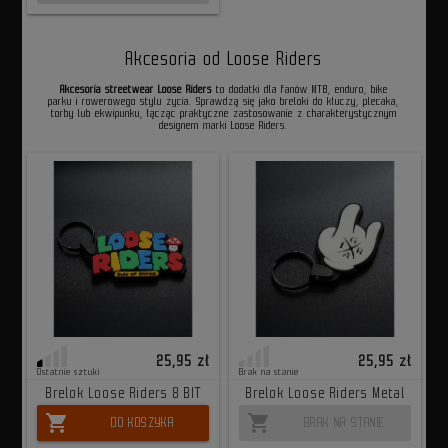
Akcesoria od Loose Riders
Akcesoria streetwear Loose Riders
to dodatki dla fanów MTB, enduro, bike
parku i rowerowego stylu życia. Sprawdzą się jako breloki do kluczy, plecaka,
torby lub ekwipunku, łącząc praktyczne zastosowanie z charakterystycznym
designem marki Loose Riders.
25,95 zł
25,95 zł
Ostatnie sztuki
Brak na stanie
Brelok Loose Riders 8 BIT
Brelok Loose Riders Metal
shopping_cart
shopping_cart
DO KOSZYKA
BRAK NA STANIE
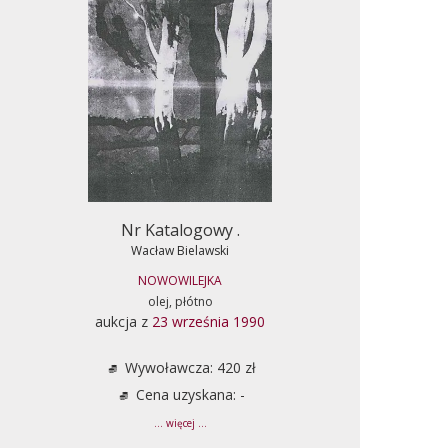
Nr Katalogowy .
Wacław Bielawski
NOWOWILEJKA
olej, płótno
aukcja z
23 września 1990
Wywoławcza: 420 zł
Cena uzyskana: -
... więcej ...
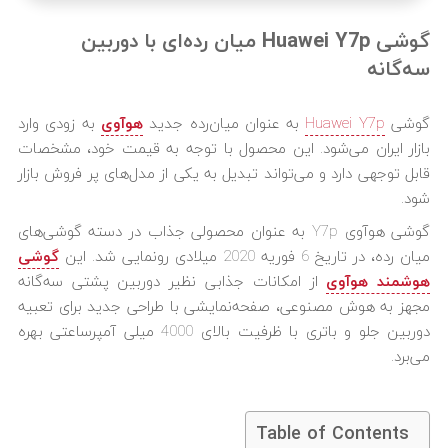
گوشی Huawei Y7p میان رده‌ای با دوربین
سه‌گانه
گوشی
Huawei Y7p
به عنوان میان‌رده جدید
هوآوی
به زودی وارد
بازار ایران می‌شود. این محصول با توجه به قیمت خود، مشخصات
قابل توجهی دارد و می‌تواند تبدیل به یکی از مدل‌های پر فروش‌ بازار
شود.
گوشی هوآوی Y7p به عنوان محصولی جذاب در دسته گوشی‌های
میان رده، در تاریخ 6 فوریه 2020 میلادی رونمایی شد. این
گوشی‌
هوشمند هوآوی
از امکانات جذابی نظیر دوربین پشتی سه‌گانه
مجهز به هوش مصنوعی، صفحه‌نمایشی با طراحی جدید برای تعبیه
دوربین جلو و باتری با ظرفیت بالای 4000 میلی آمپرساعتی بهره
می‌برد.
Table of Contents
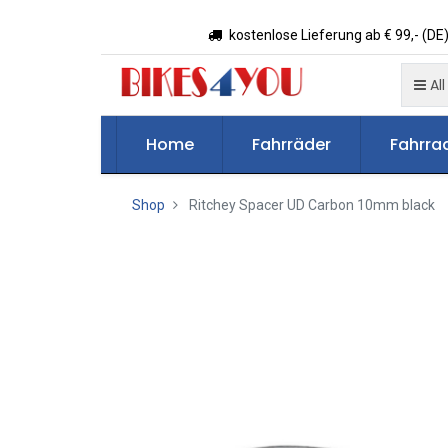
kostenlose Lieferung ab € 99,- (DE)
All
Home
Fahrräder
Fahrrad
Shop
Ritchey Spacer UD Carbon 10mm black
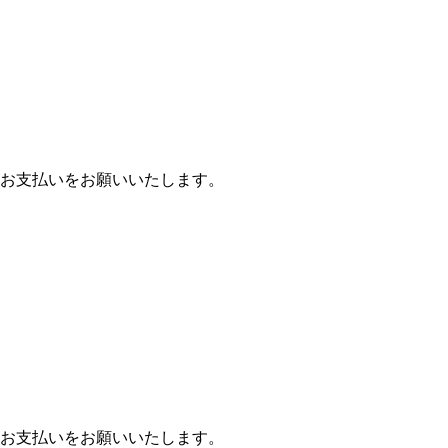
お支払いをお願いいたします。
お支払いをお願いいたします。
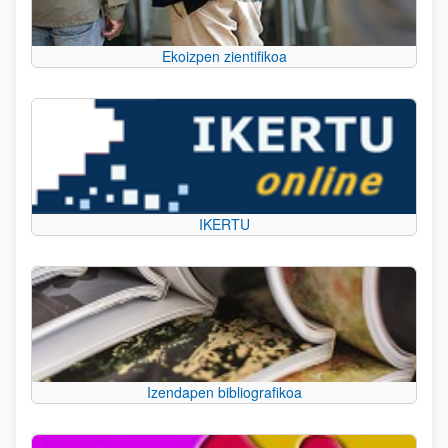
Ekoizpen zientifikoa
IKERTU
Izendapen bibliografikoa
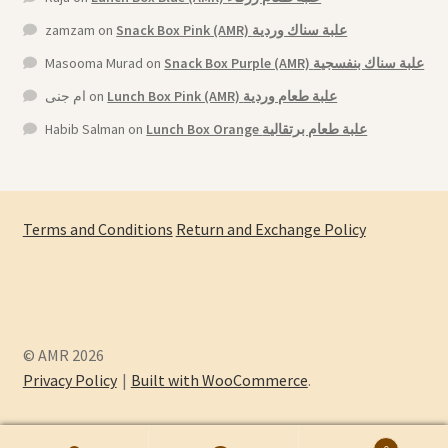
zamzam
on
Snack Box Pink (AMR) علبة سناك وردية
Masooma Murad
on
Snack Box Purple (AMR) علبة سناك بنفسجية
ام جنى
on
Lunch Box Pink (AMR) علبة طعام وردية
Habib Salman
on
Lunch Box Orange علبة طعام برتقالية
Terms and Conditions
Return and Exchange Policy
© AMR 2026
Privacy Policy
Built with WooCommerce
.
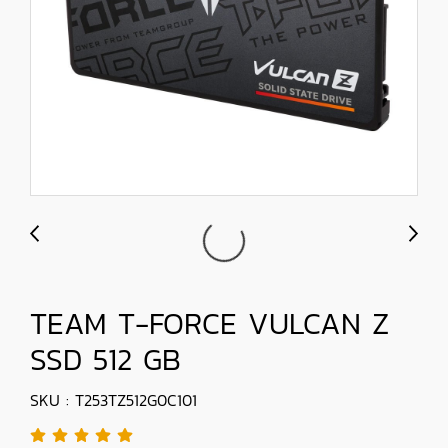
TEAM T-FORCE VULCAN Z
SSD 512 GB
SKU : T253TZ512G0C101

# # # # # # #

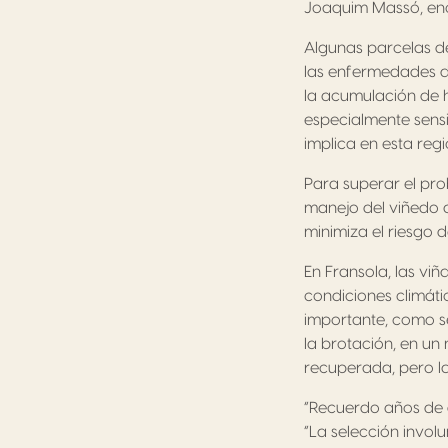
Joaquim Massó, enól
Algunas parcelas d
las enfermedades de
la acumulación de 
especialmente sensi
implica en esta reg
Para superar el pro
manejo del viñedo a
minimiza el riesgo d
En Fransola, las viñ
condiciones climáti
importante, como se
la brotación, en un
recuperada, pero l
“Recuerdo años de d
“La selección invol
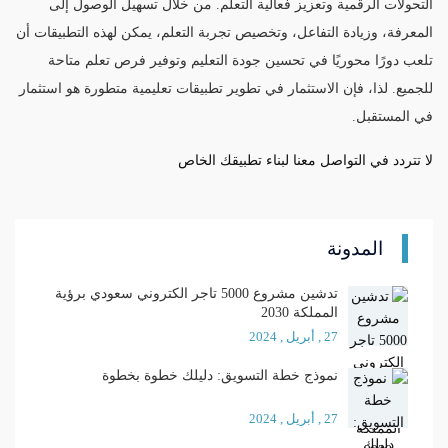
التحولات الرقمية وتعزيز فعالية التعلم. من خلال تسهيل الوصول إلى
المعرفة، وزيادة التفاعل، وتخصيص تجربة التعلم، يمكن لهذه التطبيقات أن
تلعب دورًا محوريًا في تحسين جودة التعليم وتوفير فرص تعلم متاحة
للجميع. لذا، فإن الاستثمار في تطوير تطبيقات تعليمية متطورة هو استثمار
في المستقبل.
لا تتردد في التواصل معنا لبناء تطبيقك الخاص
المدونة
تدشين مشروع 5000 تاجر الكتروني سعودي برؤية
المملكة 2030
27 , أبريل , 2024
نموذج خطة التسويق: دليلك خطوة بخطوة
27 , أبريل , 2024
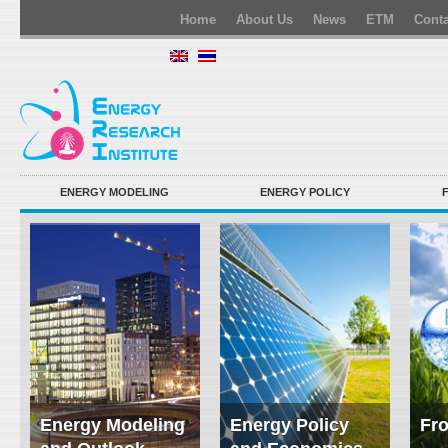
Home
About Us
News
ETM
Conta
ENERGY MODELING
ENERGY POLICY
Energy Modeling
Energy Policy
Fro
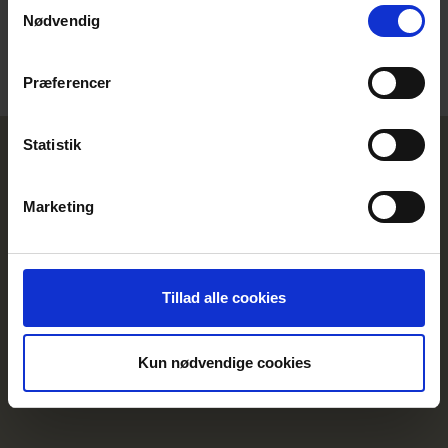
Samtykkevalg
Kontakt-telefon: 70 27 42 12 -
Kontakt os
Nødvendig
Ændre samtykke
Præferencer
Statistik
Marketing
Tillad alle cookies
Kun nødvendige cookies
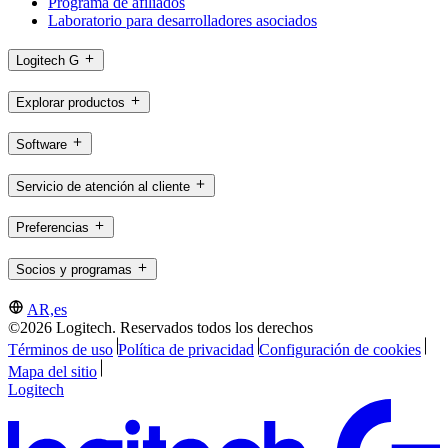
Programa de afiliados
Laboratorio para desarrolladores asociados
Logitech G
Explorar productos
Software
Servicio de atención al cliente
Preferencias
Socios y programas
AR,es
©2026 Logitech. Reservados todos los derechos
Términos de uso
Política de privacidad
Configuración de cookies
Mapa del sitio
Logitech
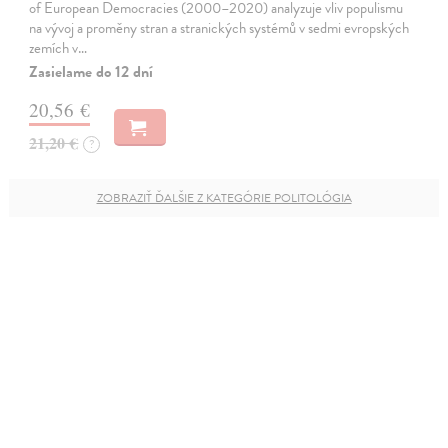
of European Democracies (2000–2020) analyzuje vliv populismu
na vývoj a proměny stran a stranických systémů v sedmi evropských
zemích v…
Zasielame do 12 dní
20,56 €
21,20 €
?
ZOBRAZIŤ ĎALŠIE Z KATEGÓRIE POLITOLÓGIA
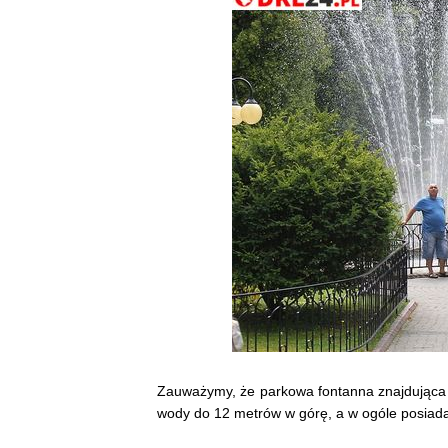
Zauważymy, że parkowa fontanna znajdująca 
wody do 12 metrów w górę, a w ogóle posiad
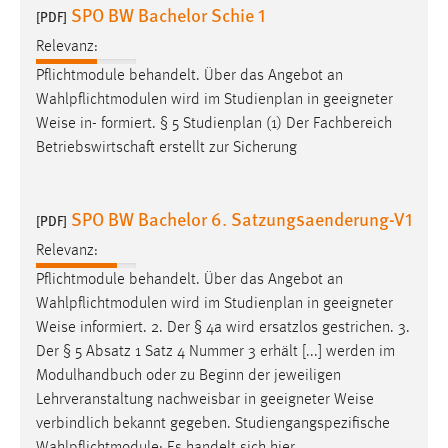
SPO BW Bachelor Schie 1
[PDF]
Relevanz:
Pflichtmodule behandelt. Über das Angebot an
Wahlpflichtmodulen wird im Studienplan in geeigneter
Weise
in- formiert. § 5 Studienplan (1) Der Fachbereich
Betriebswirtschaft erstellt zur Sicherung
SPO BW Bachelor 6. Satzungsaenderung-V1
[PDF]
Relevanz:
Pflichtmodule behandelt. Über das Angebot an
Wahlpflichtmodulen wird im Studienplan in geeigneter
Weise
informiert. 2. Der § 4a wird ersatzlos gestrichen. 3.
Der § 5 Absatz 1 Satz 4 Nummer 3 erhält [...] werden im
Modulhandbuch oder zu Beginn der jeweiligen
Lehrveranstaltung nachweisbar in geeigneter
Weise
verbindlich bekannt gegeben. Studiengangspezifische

# # # # # # #

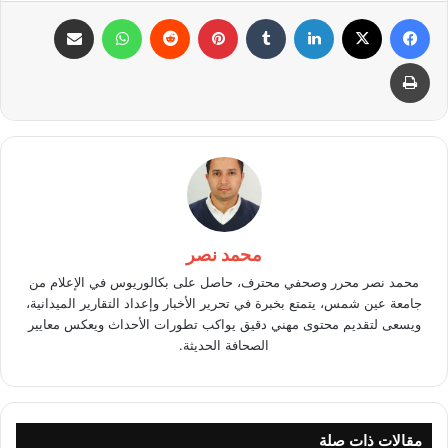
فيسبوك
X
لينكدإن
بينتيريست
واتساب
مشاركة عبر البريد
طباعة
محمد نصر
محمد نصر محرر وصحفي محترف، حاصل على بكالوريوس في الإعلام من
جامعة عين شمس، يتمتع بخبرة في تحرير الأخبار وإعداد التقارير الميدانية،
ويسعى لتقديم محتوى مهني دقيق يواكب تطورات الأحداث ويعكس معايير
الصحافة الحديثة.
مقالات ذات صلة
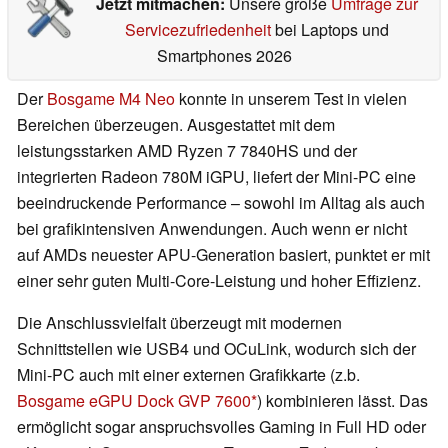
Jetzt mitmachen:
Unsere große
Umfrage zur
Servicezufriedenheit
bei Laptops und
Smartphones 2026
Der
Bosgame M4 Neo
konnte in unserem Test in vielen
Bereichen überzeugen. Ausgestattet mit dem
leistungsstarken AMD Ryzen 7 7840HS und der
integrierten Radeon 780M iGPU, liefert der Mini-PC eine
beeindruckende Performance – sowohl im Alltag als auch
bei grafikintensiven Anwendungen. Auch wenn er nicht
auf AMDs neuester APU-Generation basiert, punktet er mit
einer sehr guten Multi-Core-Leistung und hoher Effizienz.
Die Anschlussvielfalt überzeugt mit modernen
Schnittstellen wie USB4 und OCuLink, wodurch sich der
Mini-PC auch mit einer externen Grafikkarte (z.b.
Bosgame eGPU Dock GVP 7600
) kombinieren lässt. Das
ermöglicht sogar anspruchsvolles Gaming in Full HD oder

# # # # # # #

The answer must consist of each line in the entries above that includes "Riders".

YOUR SOLUTION:
Akcesoria od Loose Riders
Akcesoria streetwear Loose Riders
designem marki Loose Riders.
Brelok Loose Riders 8 BIT
Brelok Loose Riders Metal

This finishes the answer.